В качестве иллюстрации тесной связи между сознательной и бессознательной жизнью приведем конкретный случай. Сорокалетний женатый мужчина страдал от навязчивого желания выпрыгнуть из окна и постоянно боролся с этим желанием. В остальном же в его жизни все было хорошо: у него были друзья, хорошая должность и он счастливо жил с женой. Чтобы объяснить его случай, невозможно обойтись без термина «сотрудничество» сознательного и бессознательного. Сознательно он испытывал чувство, что должен выпрыгнуть из окна. Тем не менее на самом деле он никогда даже не пытался это сделать и продолжал вести обычную жизнь. Причиной этому была другая сторона его жизни, где борьба с желанием совершить самоубийство играла важную роль. В результате сотрудничества этой бессознательной стороны его натуры и его сознания он оказывался победителем. В действительности в рамках своего «образа жизни» (здесь мы используем термин, о котором поговорим подробнее в следующей главе) он был победителем, достигшим требуемой цели – превосходства. У читателя может возникнуть вопрос: как мог этот мужчина чувствовать превосходство, если его постоянно мучила сознательная склонность к самоубийству? Ответ заключается в том, что в его существе было нечто, успешно противостоявшее его суицидальным тенденциям. Именно его успех в этой битве сделал его победителем и высшим существом. Объективно же его борьба за превосходство была обусловлена его собственной слабостью, как это часто бывает с людьми, которые чувствуют себя неполноценными в каком-либо отношении. Тем не менее важно то, что в его личном сражении стремление к превосходству, жажда жить и побеждать выиграли у его ощущения неполноценности и желания умереть, несмотря на то что последнее было проявлено в сознательной части его натуры, а первое – в бессознательной.

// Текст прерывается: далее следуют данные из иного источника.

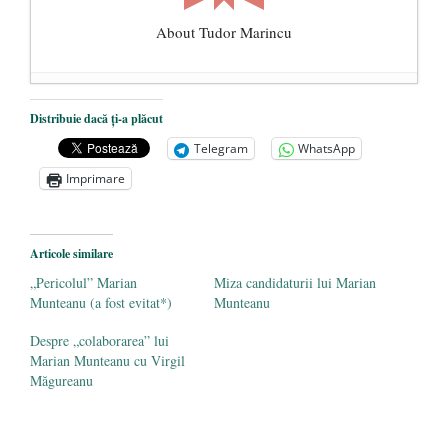
About Tudor Marincu
De ce propaganda LGBT nu-și are locul în
Distribuie dacă ți-a plăcut
unitățile de învățământ
- 17 iunie 2020
Telegram
WhatsApp
Anarhia din SUA e opera stângii radicale
-
Imprimare
2 iunie 2020
Pe zi ce trece mă conving că mass media
are prea puțin a face cu informarea
- 30
Articole similare
mai 2020
„Pericolul” Marian
Miza candidaturii lui Marian
Munteanu (a fost evitat*)
Munteanu
Despre „colaborarea” lui
Marian Munteanu cu Virgil
Măgureanu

Теперь необходимо проследить, подтверждает ли нашу теорию развитие прототипа данного человека. Для этого мы проанализировали его детские воспоминания. Из них мы узнали, что в раннем возрасте у него были трудности в школе. Отношения с другими мальчиками у него не сложились, и ему хотелось убежать от них. Однако он собрал все свои силы, чтобы встретиться с ними лицом к лицу. Таким образом, здесь уже заметно его старание преодолеть собственную слабость. Он не обратился в бегство от своей проблемы – и одержал над ней верх.

Проанализировав характер этого пациента, мы поймем, что победа над страхом и тревогой являлась главной целью в его жизни. В стремлении к этой цели его сознательные идеи взаимодействовали с бессознательными, сформировав в итоге единство. Напротив, если же мы не будем воспринимать любое человеческое существо как совокупность подобных противоречий, то нам придется заключить, что данный пациент не достиг превосходства и не добился никакого успеха, а был всего лишь амбициозной личностью, желая бороться, но в глубине души оставаясь трусом. Однако такое мнение было бы ошибочным, так как оно не принимало бы во внимание все подробности этого случая и не интерпретировало бы их с учетом единства человеческой жизни. Вся наша психология, все наше понимание или стремление понять индивидуумов было бы тщетным и бесполезным, если бы мы не были уверены в том, что человеческое существо представляет собой единство. Если мы вдруг допустим возможность существования двух сторон, не связанных друг с другом, будет невозможно рассматривать жизнь как единое целое.